* **WHAT YOU HAVE TO DO**:
Once the images are set aside, print the remaining lines below exactly.

===

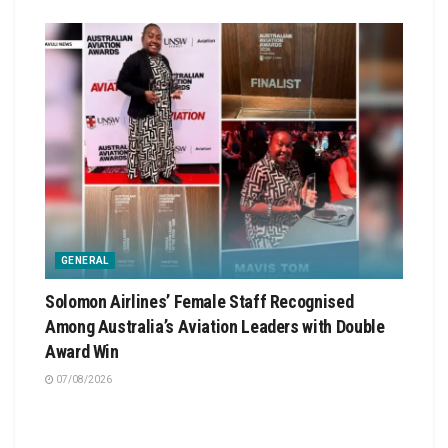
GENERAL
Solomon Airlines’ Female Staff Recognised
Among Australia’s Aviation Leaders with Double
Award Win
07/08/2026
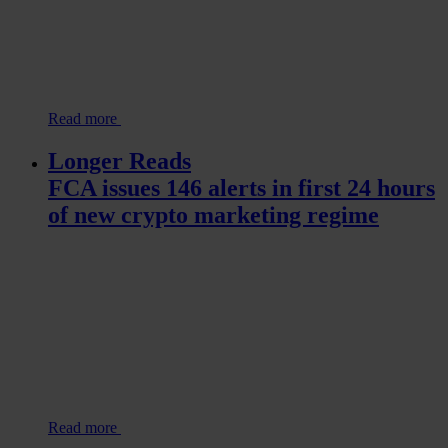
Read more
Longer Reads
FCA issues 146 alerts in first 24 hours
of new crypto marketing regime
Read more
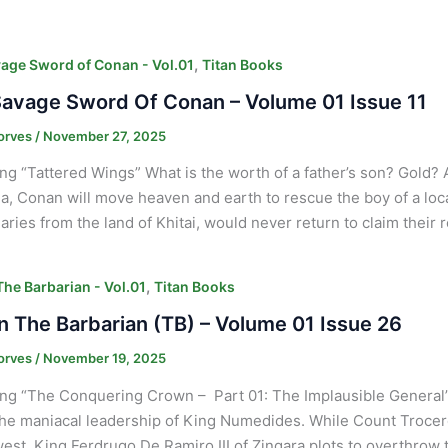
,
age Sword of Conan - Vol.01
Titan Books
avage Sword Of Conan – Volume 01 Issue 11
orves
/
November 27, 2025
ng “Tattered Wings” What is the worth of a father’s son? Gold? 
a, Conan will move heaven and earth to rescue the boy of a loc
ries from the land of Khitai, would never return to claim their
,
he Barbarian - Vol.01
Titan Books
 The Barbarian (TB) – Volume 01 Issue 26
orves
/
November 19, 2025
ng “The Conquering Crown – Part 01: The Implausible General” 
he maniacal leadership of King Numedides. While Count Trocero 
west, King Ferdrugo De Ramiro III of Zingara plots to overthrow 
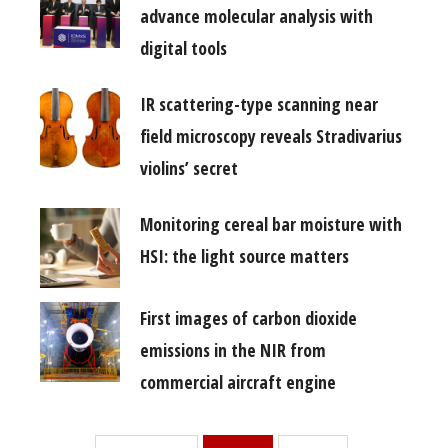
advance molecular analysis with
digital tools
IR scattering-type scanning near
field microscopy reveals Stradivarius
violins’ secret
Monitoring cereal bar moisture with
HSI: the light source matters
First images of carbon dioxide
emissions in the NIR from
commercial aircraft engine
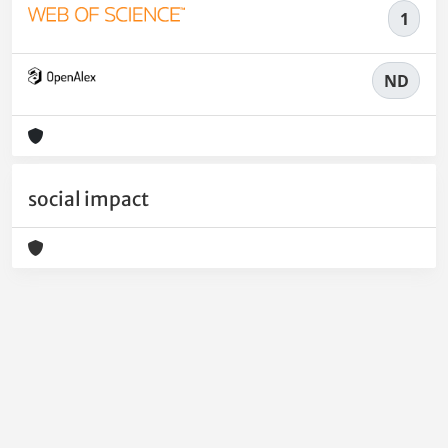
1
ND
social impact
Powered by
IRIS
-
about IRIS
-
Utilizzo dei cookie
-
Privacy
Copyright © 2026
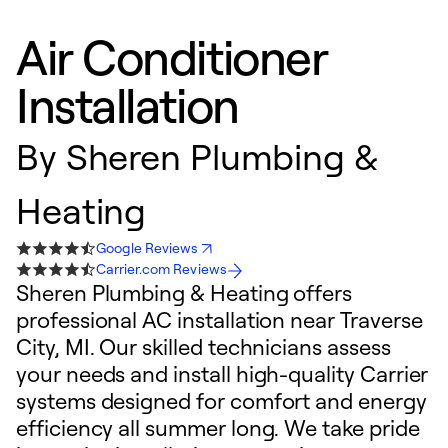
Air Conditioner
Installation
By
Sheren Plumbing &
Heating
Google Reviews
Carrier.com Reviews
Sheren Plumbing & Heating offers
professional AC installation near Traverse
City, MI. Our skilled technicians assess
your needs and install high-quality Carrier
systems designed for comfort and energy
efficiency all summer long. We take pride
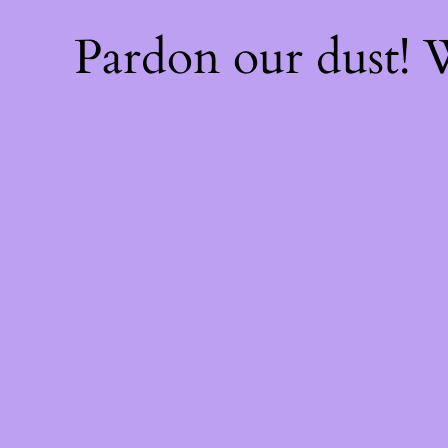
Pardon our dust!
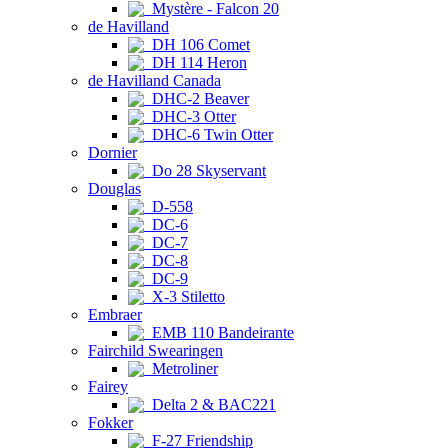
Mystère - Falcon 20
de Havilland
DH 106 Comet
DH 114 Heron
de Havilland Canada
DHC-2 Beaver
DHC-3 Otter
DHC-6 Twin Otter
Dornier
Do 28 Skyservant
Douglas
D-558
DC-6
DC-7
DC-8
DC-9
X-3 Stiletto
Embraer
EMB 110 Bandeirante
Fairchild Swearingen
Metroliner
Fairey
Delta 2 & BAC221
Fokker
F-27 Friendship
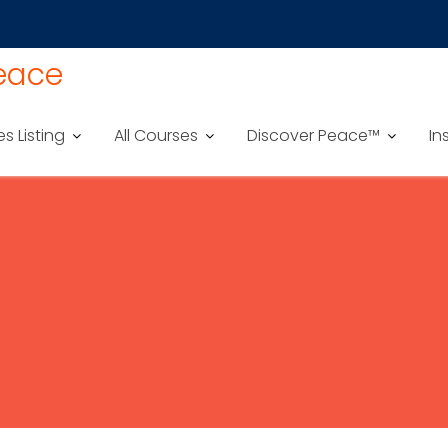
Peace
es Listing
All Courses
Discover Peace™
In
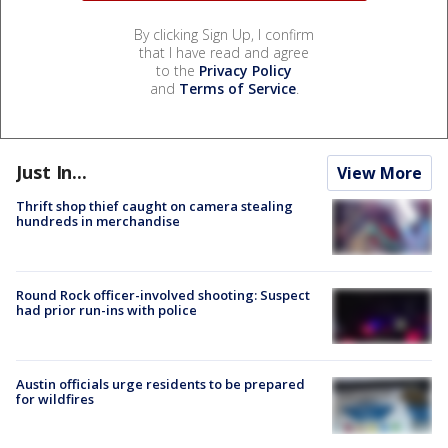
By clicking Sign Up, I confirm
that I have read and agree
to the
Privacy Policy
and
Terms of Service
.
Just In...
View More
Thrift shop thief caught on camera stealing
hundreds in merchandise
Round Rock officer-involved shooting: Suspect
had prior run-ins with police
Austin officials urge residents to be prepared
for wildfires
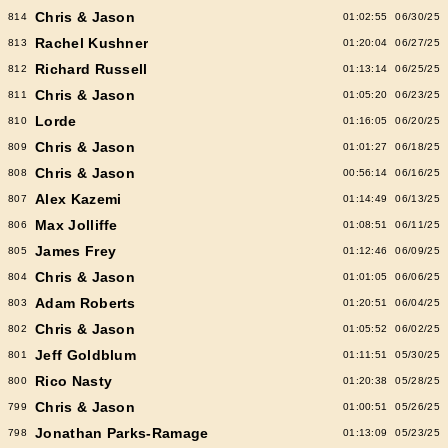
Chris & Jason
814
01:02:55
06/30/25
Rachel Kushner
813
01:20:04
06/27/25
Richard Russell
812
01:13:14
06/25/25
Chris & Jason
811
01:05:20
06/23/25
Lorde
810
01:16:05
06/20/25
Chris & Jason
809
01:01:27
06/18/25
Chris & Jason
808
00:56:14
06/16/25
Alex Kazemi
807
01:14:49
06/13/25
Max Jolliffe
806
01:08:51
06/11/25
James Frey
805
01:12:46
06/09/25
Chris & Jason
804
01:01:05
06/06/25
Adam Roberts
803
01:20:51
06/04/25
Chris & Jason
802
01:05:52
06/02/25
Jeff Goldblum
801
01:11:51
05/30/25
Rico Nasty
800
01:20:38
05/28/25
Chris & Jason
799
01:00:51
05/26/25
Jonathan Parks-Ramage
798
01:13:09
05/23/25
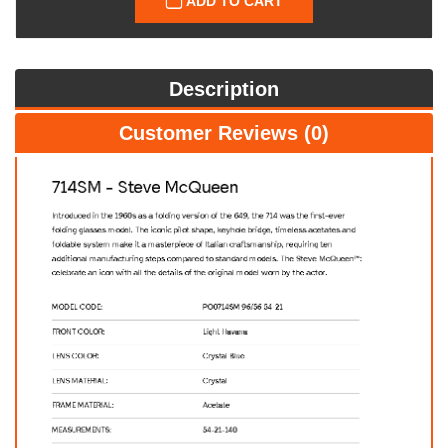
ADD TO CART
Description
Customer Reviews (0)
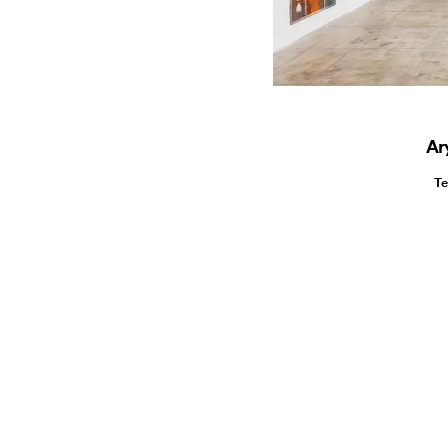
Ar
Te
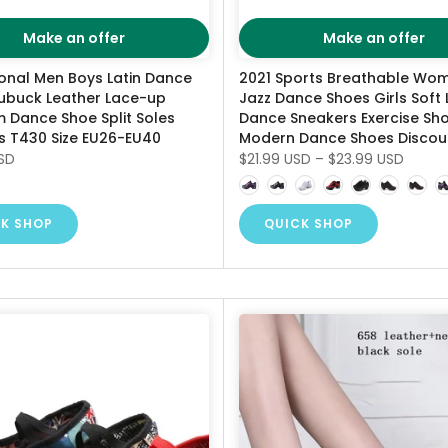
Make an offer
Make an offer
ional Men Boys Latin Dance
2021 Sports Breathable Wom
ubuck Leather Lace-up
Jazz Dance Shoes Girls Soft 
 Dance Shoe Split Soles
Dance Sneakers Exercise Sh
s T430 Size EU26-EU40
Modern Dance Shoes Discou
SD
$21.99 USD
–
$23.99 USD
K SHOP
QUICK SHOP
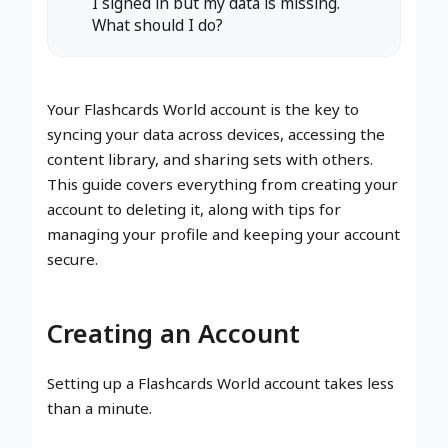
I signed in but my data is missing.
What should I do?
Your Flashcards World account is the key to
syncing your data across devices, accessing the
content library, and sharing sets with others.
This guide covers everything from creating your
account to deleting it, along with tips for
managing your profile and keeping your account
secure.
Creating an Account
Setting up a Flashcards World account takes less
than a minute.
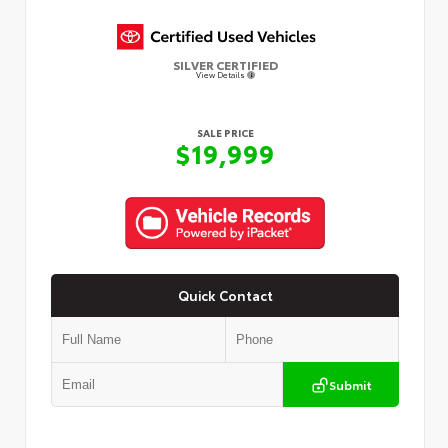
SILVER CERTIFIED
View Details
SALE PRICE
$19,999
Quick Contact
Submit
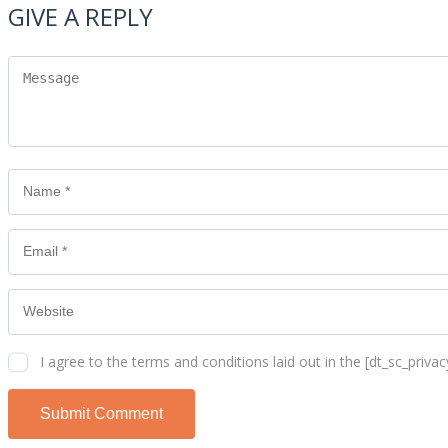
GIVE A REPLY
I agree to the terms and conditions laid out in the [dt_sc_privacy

===

* **OUTPUT FOR THIS EXERCISE**:
GENERAL
Solomon Airlines’ Female Staff Recognised
Among Australia’s Aviation Leaders with Double
Award Win
07/08/2026
Read more
Longer Reads
FCA issues 146 alerts in first 24 hours
of new crypto marketing regime
Read more
,
age Sword of Conan - Vol.01
Titan Books
avage Sword Of Conan – Volume 01 Issue 11
orves
/
November 27, 2025
ng “Tattered Wings” What is the worth of a father’s son? Gold? 
a, Conan will move heaven and earth to rescue the boy of a loc
ries from the land of Khitai, would never return to claim their
,
he Barbarian - Vol.01
Titan Books
 The Barbarian (TB) – Volume 01 Issue 26
orves
/
November 19, 2025
ng “The Conquering Crown – Part 01: The Implausible General” 
he maniacal leadership of King Numedides. While Count Trocero 
west, King Ferdrugo De Ramiro III of Zingara plots to overthrow 
advance molecular analysis with
digital tools
IR scattering-type scanning near
field microscopy reveals Stradivarius
violins’ secret
Monitoring cereal bar moisture with
HSI: the light source matters
First images of carbon dioxide
emissions in the NIR from
commercial aircraft engine
1
ND
social impact
Powered by
IRIS
-
about IRIS
-
Utilizzo dei cookie
-
Privacy
Copyright © 2026
Air Conditioner
Installation
By
Sheren Plumbing &
Heating
Google Reviews
Carrier.com Reviews
Sheren Plumbing & Heating offers
professional AC installation near Traverse
City, MI. Our skilled technicians assess
your needs and install high-quality Carrier
systems designed for comfort and energy
efficiency all summer long. We take pride
Pardon our dust!
Mystère - Falcon 20
de Havilland
DH 106 Comet
DH 114 Heron
de Havilland Canada
DHC-2 Beaver
DHC-3 Otter
DHC-6 Twin Otter
Dornier
Do 28 Skyservant
Douglas
D-558
DC-6
DC-7
DC-8
DC-9
X-3 Stiletto
Embraer
EMB 110 Bandeirante
Fairchild Swearingen
Metroliner
Fairey
Delta 2 & BAC221
Fokker
F-27 Friendship
Peace
es Listing
All Courses
Discover Peace™
In
By clicking Sign Up, I confirm
that I have read and agree
to the
Privacy Policy
and
Terms of Service
.
Just In...
View More
Thrift shop thief caught on camera stealing
hundreds in merchandise
Round Rock officer-involved shooting: Suspect
had prior run-ins with police
Austin officials urge residents to be prepared
for wildfires
Chris & Jason
814
01:02:55
06/30/25
Rachel Kushner
813
01:20:04
06/27/25
Richard Russell
812
01:13:14
06/25/25
Chris & Jason
811
01:05:20
06/23/25
Lorde
810
01:16:05
06/20/25
Chris & Jason
809
01:01:27
06/18/25
Chris & Jason
808
00:56:14
06/16/25
Alex Kazemi
807
01:14:49
06/13/25
Max Jolliffe
806
01:08:51
06/11/25
James Frey
805
01:12:46
06/09/25
Chris & Jason
804
01:01:05
06/06/25
Adam Roberts
803
01:20:51
06/04/25
Chris & Jason
802
01:05:52
06/02/25
Jeff Goldblum
801
01:11:51
05/30/25
Rico Nasty
800
01:20:38
05/28/25
Chris & Jason
799
01:00:51
05/26/25
Jonathan Parks-Ramage
798
01:13:09
05/23/25
ADD TO CART
Description
Customer Reviews (0)
Ar
Te
Make an offer
Make an offer
ional Men Boys Latin Dance
2021 Sports Breathable Wom
ubuck Leather Lace-up
Jazz Dance Shoes Girls Soft 
 Dance Shoe Split Soles
Dance Sneakers Exercise Sh
s T430 Size EU26-EU40
Modern Dance Shoes Discou
SD
$21.99 USD
–
$23.99 USD
K SHOP
QUICK SHOP
I signed in but my data is missing.
What should I do?
Your Flashcards World account is the key to
syncing your data across devices, accessing the
content library, and sharing sets with others.
This guide covers everything from creating your
account to deleting it, along with tips for
managing your profile and keeping your account
secure.
Creating an Account
Setting up a Flashcards World account takes less
than a minute.
SILVER CERTIFIED
View Details
SALE PRICE
$19,999
Quick Contact
Submit
GIVE A REPLY
I agree to the terms and conditions laid out in the [dt_sc_privacy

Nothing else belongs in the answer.